Bush says he will no longer press Germans to fight Taliban in south
Washington's demands in recent months for German help in the war zone in the south raised tension between the two allies.
Berlin -- Speaking ahead of a NATO summit in Romania, US President George W. Bush has told a German newspaper he is no longer pressing Berlin to deploy troops to southern Afghanistan to fight the Taliban.
Washington's demands in recent months for German help in the war zone in the south raised tension, with the German public hostile to redeploying peacekeeping troops from more peaceful northern Afghanistan where they maintain security and do reconstruction work.
In the German version of his remarks, released Sunday and to appear Monday in the newspaper Die Welt, Bush said he was grateful that Chancellor Angela Merkel and the German parliament "are supporting our commitment with troops in the north of Afghanistan."

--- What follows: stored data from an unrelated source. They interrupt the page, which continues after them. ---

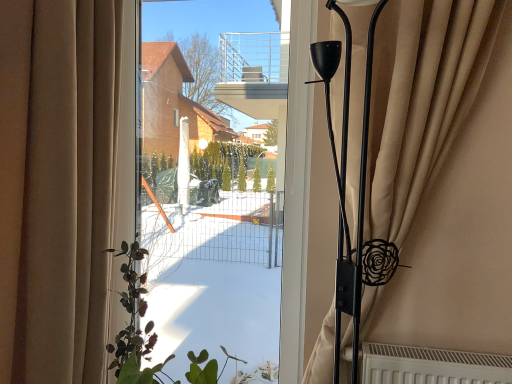 Question: Is beige fabric curtain at left, marked as the 2th curtain in a right-to-left arrangement, to the left or to the right of transparent glass window screen at center in the image?

Choices:
 (A) left
 (B) right

Answer: (A)

Question: From the image's perspective, is beige fabric curtain at left, marked as the 2th curtain in a right-to-left arrangement, above or below transparent glass window screen at center?

Choices:
 (A) below
 (B) above

Answer: (A)

Question: Which object is positioned farthest from the beige fabric curtain at right, which appears as the second curtain when viewed from the left?

Choices:
 (A) transparent glass window screen at center
 (B) green matte plant at left
 (C) beige fabric curtain at left, marked as the 2th curtain in a right-to-left arrangement

Answer: (A)

Question: Which is nearer to the beige fabric curtain at right, which appears as the second curtain when viewed from the left?

Choices:
 (A) green matte plant at left
 (B) transparent glass window screen at center
 (C) beige fabric curtain at left, acting as the 1th curtain starting from the left

Answer: (C) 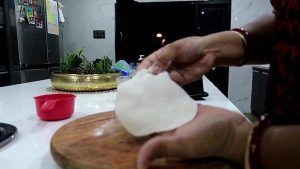 Locate an element on the screen. The image size is (300, 169). green plants on counter is located at coordinates (74, 65), (96, 66), (104, 65). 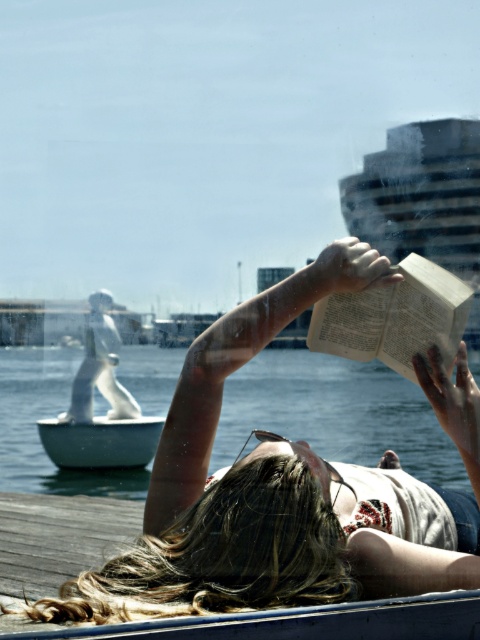 Question: Estimate the real-world distances between objects in this image. Which object is farther from the smooth white hair at upper center?

Choices:
 (A) white matte boat at lower left
 (B) white paper book at upper right
 (C) clear water at center

Answer: (A)

Question: From the image, what is the correct spatial relationship of clear water at center in relation to white paper book at upper right?

Choices:
 (A) above
 (B) below

Answer: (B)

Question: Can you confirm if smooth white hair at upper center is wider than clear water at center?

Choices:
 (A) yes
 (B) no

Answer: (B)

Question: Which point is farther from the camera taking this photo?

Choices:
 (A) (437, 280)
 (B) (175, 362)
 (C) (254, 321)
 (D) (122, 451)

Answer: (B)

Question: Considering the relative positions of smooth white hair at upper center and clear water at center in the image provided, where is smooth white hair at upper center located with respect to clear water at center?

Choices:
 (A) left
 (B) right

Answer: (B)

Question: Among these points, which one is nearest to the camera?

Choices:
 (A) (331, 326)
 (B) (140, 422)
 (C) (437, 483)
 (D) (409, 483)

Answer: (A) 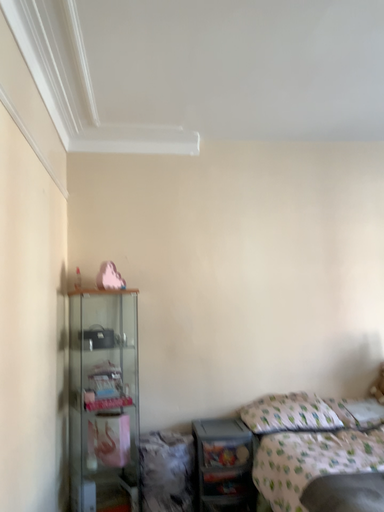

Asked if he desired German troops in the south, Bush said, "No. I want decisions that our partners can support. I would like Chancellor Merkel to be able to live with the outcome.
In other words, I don't want to ask other states for things they are politically not in a position to give."
Die Welt said it checked again by asking Bush if Germany would be asked to deploy ground troops to the south, and Bush said, "No. That won't happen."
No immediate official reaction was available to Bush's remarks, but government sources said, "We were very pleased at the recognition of the work being done by the German armed forces."
Currently 43,000 soldiers under NATO command are operating in Afghanistan, with Germany, France and Italy keeping the peace in relatively stable provinces while US, British, Canadian and Dutch troops are fighting the Taliban in Pashtun-dominated provinces.
This week's NATO summit in Bucharest is expected to discuss the crisis caused by the Taliban insurgency.